# DNP - Yellow tinge to whites of eyes



## steve89 (Mar 18, 2013)

DNP users

I am sure i have seen threads on here before about DNP turning the whites of your eyes a yellow tinge colour whilst on cycle.

I cant see it in mine myself, but the mrs has just mentioned it.

Is this a normal side for DNP? Never had that before and have ran it a fair few times?

Cheers


----------



## Flipper (Jan 11, 2011)

steve89 said:


> DNP users
> 
> I am sure i have seen threads on here before about DNP turning the whites of your eyes a yellow tinge colour whilst on cycle.
> 
> ...


 Yeah it happens sometimes. Generally just a slight tinge from experience, wasn't massively noticeable.

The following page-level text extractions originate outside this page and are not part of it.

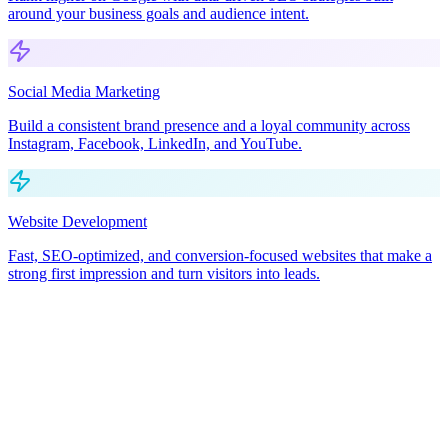
around your business goals and audience intent.
Social Media Marketing
Build a consistent brand presence and a loyal community across
Instagram, Facebook, LinkedIn, and YouTube.
Website Development
Fast, SEO-optimized, and conversion-focused websites that make a
strong first impression and turn visitors into leads.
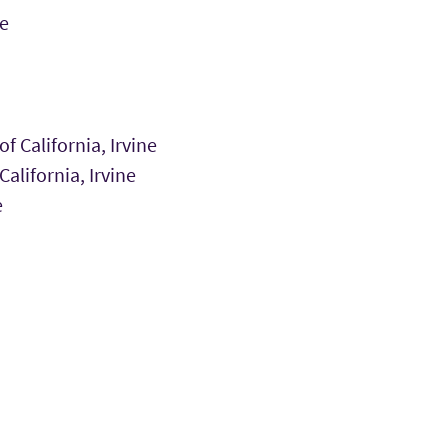
e
f California, Irvine
alifornia, Irvine
e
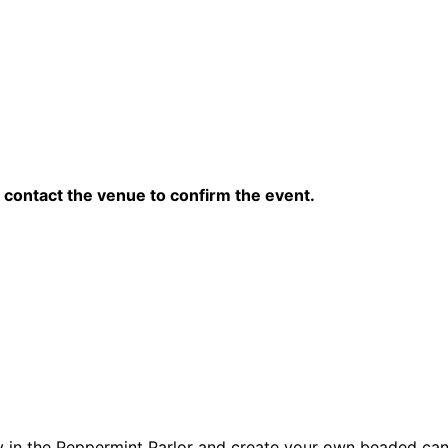
contact the venue to confirm the event.
y in the Peppermint Parlor and create your own beaded ca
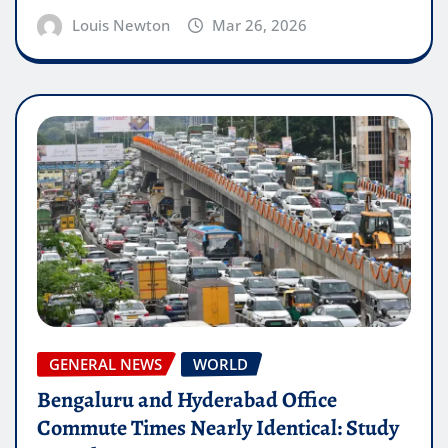
Louis Newton
Mar 26, 2026
GENERAL NEWS
WORLD
Bengaluru and Hyderabad Office
Commute Times Nearly Identical: Study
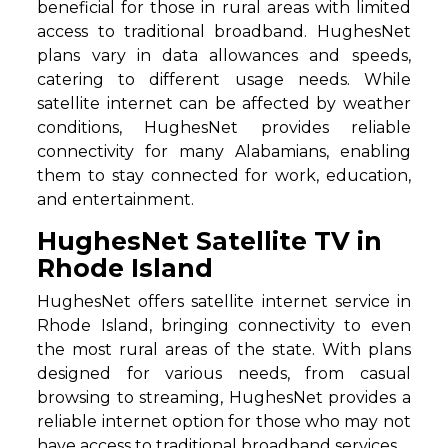
beneficial for those in rural areas with limited
access to traditional broadband. HughesNet
plans vary in data allowances and speeds,
catering to different usage needs. While
satellite internet can be affected by weather
conditions, HughesNet provides reliable
connectivity for many Alabamians, enabling
them to stay connected for work, education,
and entertainment.
HughesNet Satellite TV in
Rhode Island
HughesNet offers satellite internet service in
Rhode Island, bringing connectivity to even
the most rural areas of the state. With plans
designed for various needs, from casual
browsing to streaming, HughesNet provides a
reliable internet option for those who may not
have access to traditional broadband services.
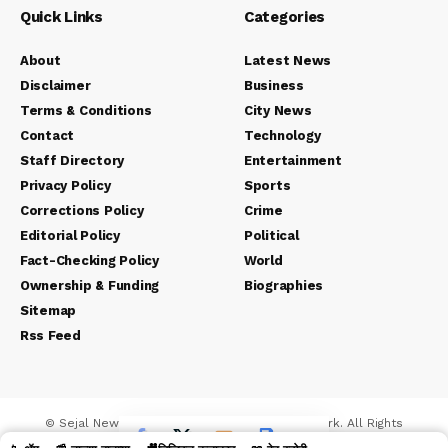
Quick Links
Categories
About
Latest News
Disclaimer
Business
Terms & Conditions
City News
Contact
Technology
Staff Directory
Entertainment
Privacy Policy
Sports
Corrections Policy
Crime
Editorial Policy
Political
Fact-Checking Policy
World
Ownership & Funding
Biographies
Sitemap
Rss Feed
© Sejal News Network. Sejal Media And Network. All Rights
Reserved.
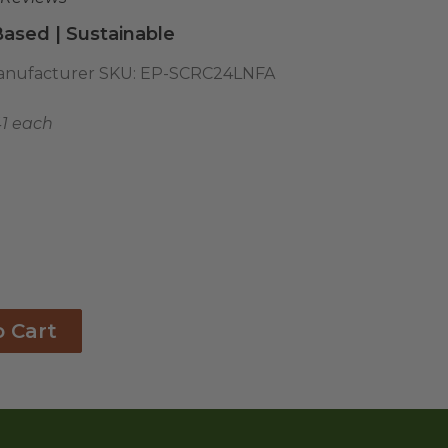
ased | Sustainable
nufacturer SKU:
EP-SCRC24LNFA
41 each
o Cart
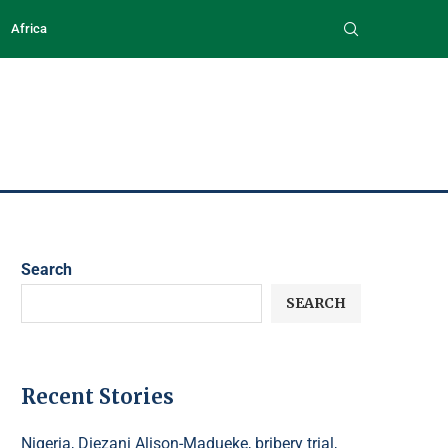
Africa
Search
SEARCH
Recent Stories
Nigeria, Diezani Alison-Madueke, bribery trial,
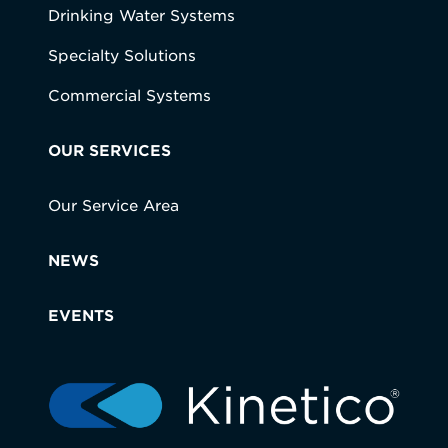
Drinking Water Systems
Specialty Solutions
Commercial Systems
OUR SERVICES
Our Service Area
NEWS
EVENTS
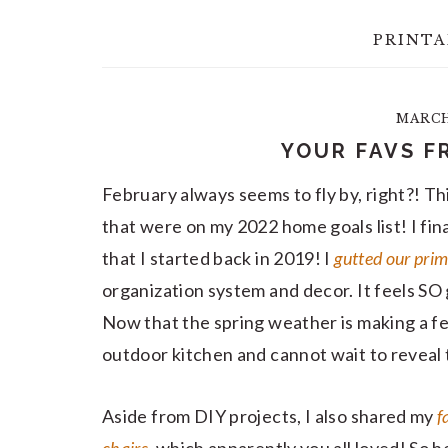
PRINTA
MARCH 
YOUR FAVS F
February always seems to fly by, right?! Th
that were on my 2022 home goals list! I fin
that I started back in 2019! I
gutted our prim
organization system and decor. It feels SO 
Now that the spring weather is making a f
outdoor kitchen and cannot wait to reveal 
Aside from DIY projects, I also shared my
f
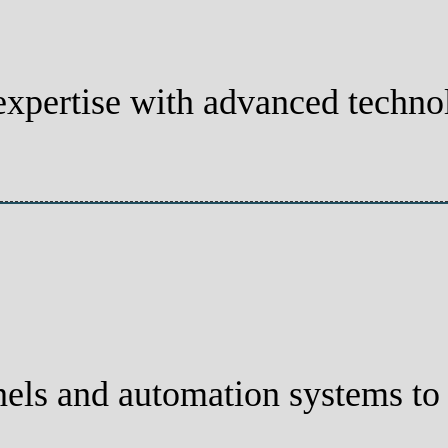
xpertise with advanced technolo
els and automation systems to t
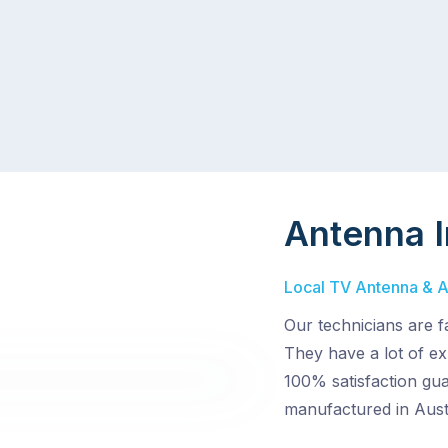
Antenna I
Local TV Antenna & Ae
Our technicians are f
They have a lot of ex
100% satisfaction gua
manufactured in Austr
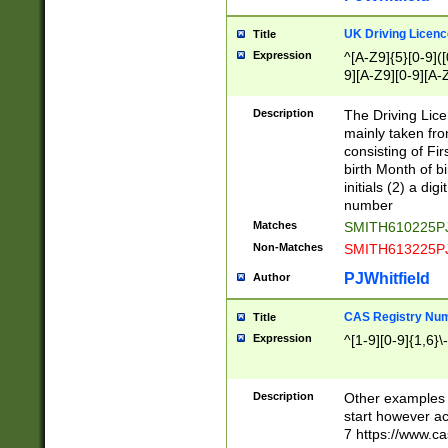
S|CWL|DGX|ACI
UK Driving Licen
Title
Expression
^[A-Z9]{5}[0-9]([
9][A-Z9][0-9][A-
Description
The Driving Lic
mainly taken fro
consisting of Fir
birth Month of bi
initials (2) a dig
number
Matches
SMITH610225P
Non-Matches
SMITH613225P
PJWhitfield
Author
CAS Registry Nu
Title
Expression
^[1-9][0-9]{1,6}\-
Description
Other examples o
start however acc
7 https://www.c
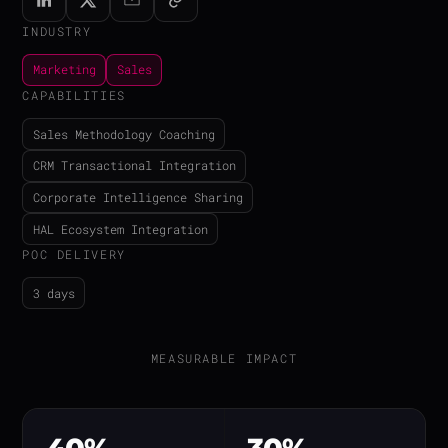
INDUSTRY
Marketing
Sales
CAPABILITIES
Sales Methodology Coaching
CRM Transactional Integration
Corporate Intelligence Sharing
HAL Ecosystem Integration
POC DELIVERY
3 days
MEASURABLE IMPACT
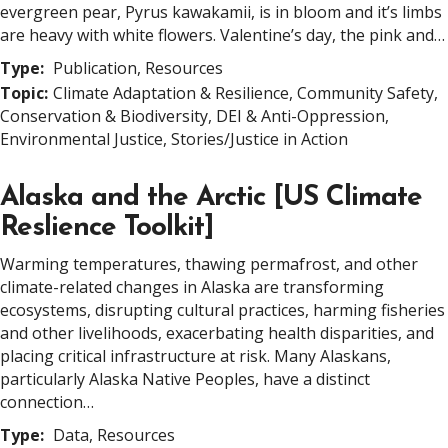
evergreen pear, Pyrus kawakamii, is in bloom and it’s limbs
are heavy with white flowers. Valentine’s day, the pink and…
Type:
Publication, Resources
Topic:
Climate Adaptation & Resilience, Community Safety,
Conservation & Biodiversity, DEI & Anti-Oppression,
Environmental Justice, Stories/Justice in Action
Alaska and the Arctic [US Climate
Reslience Toolkit]
Warming temperatures, thawing permafrost, and other
climate-related changes in Alaska are transforming
ecosystems, disrupting cultural practices, harming fisheries
and other livelihoods, exacerbating health disparities, and
placing critical infrastructure at risk. Many Alaskans,
particularly Alaska Native Peoples, have a distinct
connection…
Type:
Data, Resources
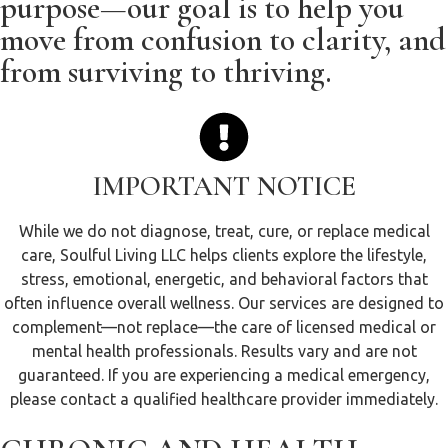
purpose—our goal is to help you
move from confusion to clarity, and
from surviving to thriving.
IMPORTANT NOTICE
While we do not diagnose, treat, cure, or replace medical
care, Soulful Living LLC helps clients explore the lifestyle,
stress, emotional, energetic, and behavioral factors that
often influence overall wellness. Our services are designed to
complement—not replace—the care of licensed medical or
mental health professionals. Results vary and are not
guaranteed. If you are experiencing a medical emergency,
please contact a qualified healthcare provider immediately.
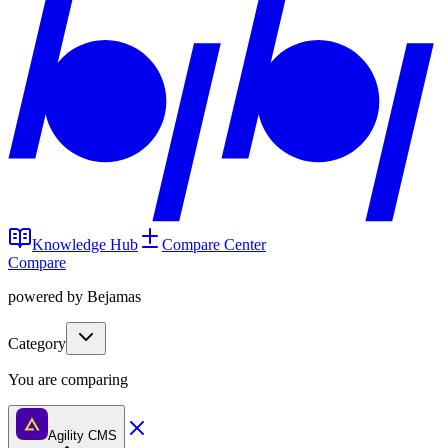
Knowledge Hub
Compare Center
Compare
powered by Bejamas
Category
You are comparing
Agility CMS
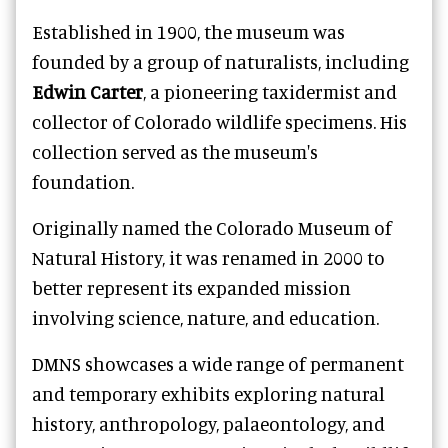
Established in 1900, the museum was
founded by a group of naturalists, including
Edwin Carter
, a pioneering taxidermist and
collector of Colorado wildlife specimens. His
collection served as the museum's
foundation.
Originally named the Colorado Museum of
Natural History, it was renamed in 2000 to
better represent its expanded mission
involving science, nature, and education.
DMNS showcases a wide range of permanent
and temporary exhibits exploring natural
history, anthropology, palaeontology, and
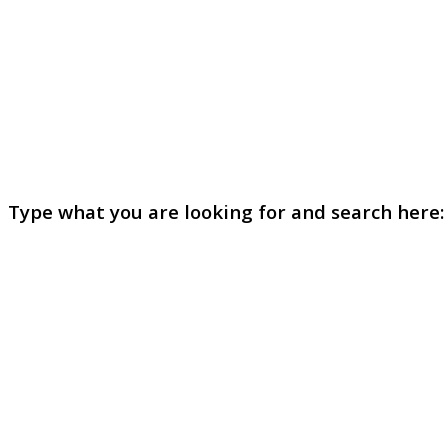
Type what you are looking for and search here:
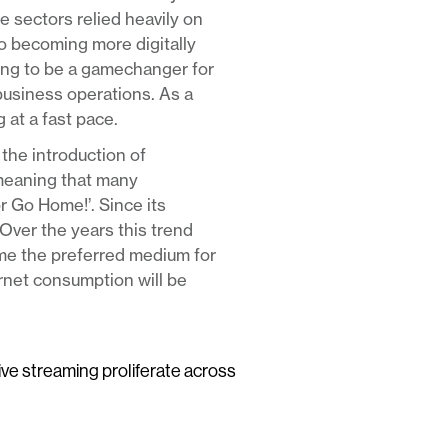
e sectors relied heavily on
to becoming more digitally
ving to be a gamechanger for
business operations. As a
 at a fast pace.
the introduction of
meaning that many
or Go Home!’. Since its
Over the years this trend
ome the preferred medium for
ernet consumption will be
live streaming proliferate across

Similar to the colour change of your body fluids. I'm sure you will have noticed yellow spunk lol.


----------



## swole troll (Apr 15, 2015)

man f**k this stuff

the more i read on it the more im glad i flushed my last pack down the bog

dieting and being hungry isnt even that hard imo

the only time it gets tricky is when youre getting peeled and ive heard that DNP doesnt even really shine at that stage, its more for kick starting early on dieting.

ive heard of people getting rosacia, huge drops in strength, potential for cataracts, death and just generally looking like a sweaty yellow mess

"fu**ing dnp cut going sound mucker"


----------



## steve89 (Mar 18, 2013)

Flipper said:


> Yeah it happens sometimes. Generally just a slight tinge from experience, wasn't massively noticeable.
> 
> Similar to the colour change of your body fluids. I'm sure you will have noticed yellow spunk lol.


 Yes i thought so, i think i am going to finish early, little worrying still ha

Do you know how long it takes to go back to normal?


----------



## Flipper (Jan 11, 2011)

steve89 said:


> Yes i thought so, i think i am going to finish early, little worrying still ha
> 
> Do you know how long it takes to go back to normal?


 Yeah it's a bit unnerving when you first notice it.

For me it was probably about 3 days after I had finished.


----------



## steve89 (Mar 18, 2013)

Flipper said:


> Yeah it's a bit unnerving when you first notice it.
> 
> For me it was probably about 3 days after I had finished.


 What supps and vits were you running mate?


----------



## Flipper (Jan 11, 2011)

steve89 said:


> What supps and vits were you running mate?


 I used electrolyte powder, multi vit, vit c, vit e and ala tabs mate.

I didn't bother with T3 as I didn't feel too bad energy levels wise.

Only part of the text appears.